Understanding Postgres Database Schemas and the search_path

DOLTGRES
5 min read

Introduction

We're hard at work building Doltgres, a Postgres-compatible database with git-inspired version control features. Before we built Doltgres we built Dolt, which is MySQL-compatible instead.

One of the biggest differences in Postgres when you're coming from a MySQL background is how you reference tables and other top-level schema elements (like views, triggers, etc.). This is because Postgres has schemas and MySQL does not. Let's look at what that means.

MySQL doesn't have schemas, only databases

In MySQL, the terms schema and database are synonymous.

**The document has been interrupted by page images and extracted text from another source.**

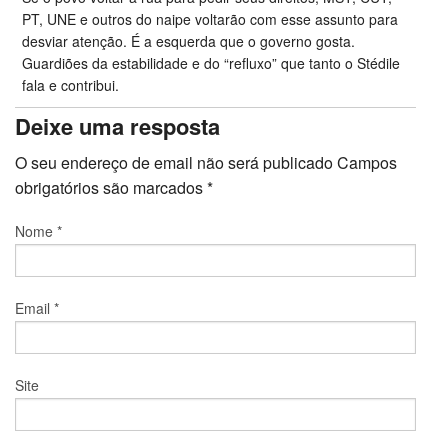
PT, UNE e outros do naipe voltarão com esse assunto para
desviar atenção. É a esquerda que o governo gosta.
Guardiões da estabilidade e do “refluxo” que tanto o Stédile
fala e contribui.
Deixe uma resposta
O seu endereço de email não será publicado
Campos
obrigatórios são marcados
*
Nome
*
Email
*
Site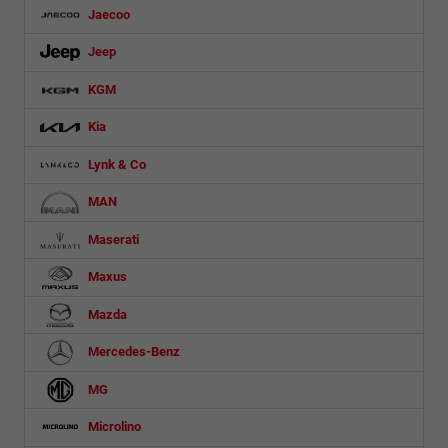
Jaecoo
Jeep
KGM
Kia
Lynk & Co
MAN
Maserati
Maxus
Mazda
Mercedes-Benz
MG
Microlino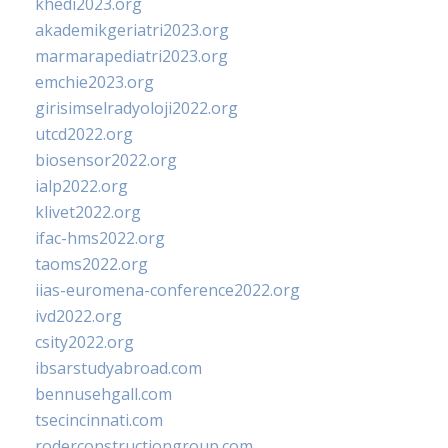
khedi2023.org
akademikgeriatri2023.org
marmarapediatri2023.org
emchie2023.org
girisimselradyoloji2022.org
utcd2022.org
biosensor2022.org
ialp2022.org
klivet2022.org
ifac-hms2022.org
taoms2022.org
iias-euromena-conference2022.org
ivd2022.org
csity2022.org
ibsarstudyabroad.com
bennusehgall.com
tsecincinnati.com
roderconstructiongroup.com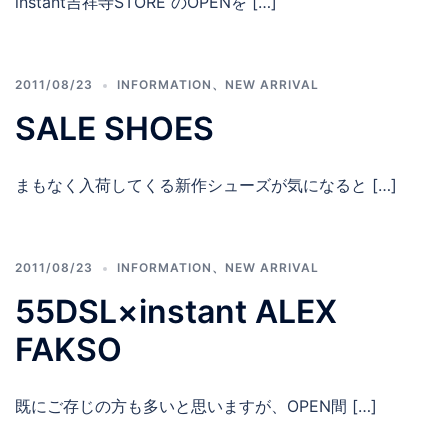
instant吉祥寺STORE のOPENを […]
2011/08/23
INFORMATION
、
NEW ARRIVAL
SALE SHOES
まもなく入荷してくる新作シューズが気になると […]
2011/08/23
INFORMATION
、
NEW ARRIVAL
55DSL×instant ALEX
FAKSO
既にご存じの方も多いと思いますが、OPEN間 […]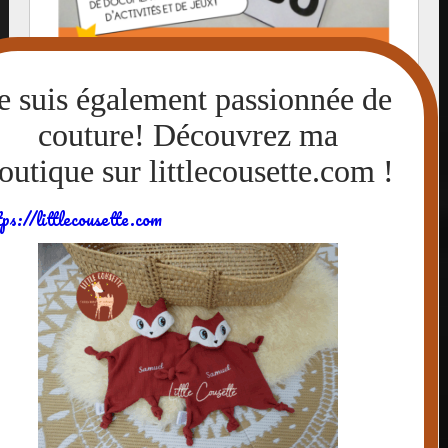
tps://littlecousette.com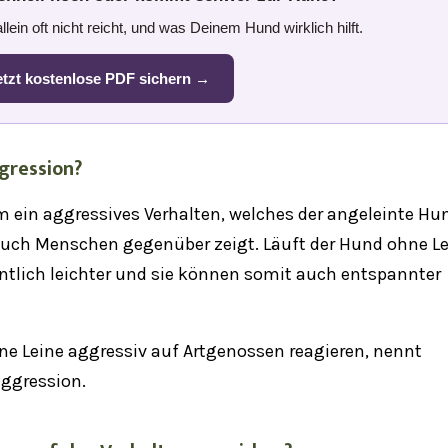
lein oft nicht reicht, und was Deinem Hund wirklich hilft.
etzt kostenlose PDF sichern →
gression
?
 ein aggressives Verhalten, welches der angeleinte Hu
auch Menschen gegenüber zeigt. Läuft der Hund
ohne Le
tlich leichter und sie können somit auch entspannter
hne Leine aggressiv auf Artgenossen reagieren, nennt
aggression.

mysql> create database mydb1;
Query OK, 1 row affected (0.00 sec)

mysql> create schema mydb2;
Query OK, 1 row affected (0.01 sec)

mysql> show databases;
+--------------------+
| Database           |
+--------------------+
| mydb1              |
| mydb2              |
| mysql              |
| performance_schema |
+--------------------+
15 rows in set (0.00 sec)

mysql> show schemas;
+--------------------+
| Database           |
+--------------------+
| mydb1              |
| mydb2              |
| mysql              |
| performance_schema |
+--------------------+
15 rows in set (0.00 sec)

mysql> use mydb1;
Database changed
mysql> select database();
+------------+
| database() |
+------------+
| mydb1      |
+------------+
1 row in set (0.00 sec)

mysql> select schema();
+----------+
| schema() |
+----------+
| mydb1    |
+----------+
1 row in set (0.00 sec)

If I want to reference a table, I can use its fully-qualified name, which means prepending the database name as a qualifier. This works for all kinds of statements.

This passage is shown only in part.